Rywalizuje z nim obrońca tytułu Viswanathan Anand z Indii. Wczoraj rozegrali ósmą partię trwającą 70 minut. Po 33 ruchach zawodnicy zgodzili się na podział punktów. Już po raz szósty. Taki stan rzeczy działa na korzyść 23-letniego Norwega, który wygrał dwa pojedynki i prowadzi 5:3.
Carlsenowi do zwycięstwa brakuje 1,5 punktu, czyli trzech remisów lub remisu i wygranej. Spotkanie ma trwać do 26 listopada. Zaplanowano jeszcze dwanaście partii. Gdyby do tego czasu nie udało się wyłonić zwycięzcy, szachistów czeka dogrywka.
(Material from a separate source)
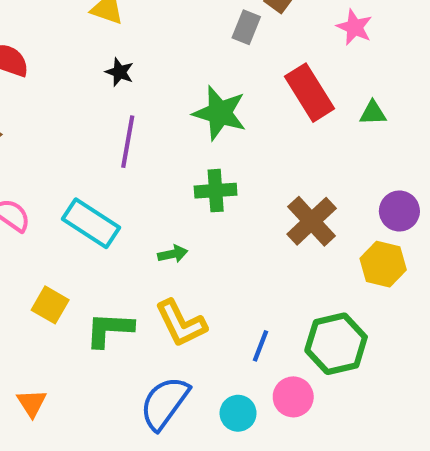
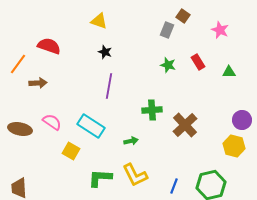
red rectangle: (310, 93) -> (198, 62), size x0.6
green star: (220, 113) -> (168, 65), moved, size x0.6
brown cross: (312, 221) -> (185, 125), moved
yellow square: (50, 305) -> (71, 151), moved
Stawką spotkania jest nie tylko tytuł mistrza świata. Zawodnicy grają także o wielkie pieniądze. Triumfator meczu zarobi 1,1 miliona euro.
43-letni Anand nazywany „Tygrysem z Madrasu" był mistrzem świata już w latach 2000–2002, a koronę odzyskał w 2007 roku. W ubiegłym sięgnął po nią po raz piąty, gdy obronił tytuł w moskiewskiej Galerii Trietiakowskiej w pojedynku z reprezentantem Izraela Borisem Gelfandem.
Jego rywal, 22-letni Carlsen, zdecydowanie prowadzi w rankingu FIDE (2870 pkt), w którym Anand zajmuje dopiero ósme miejsce (2775).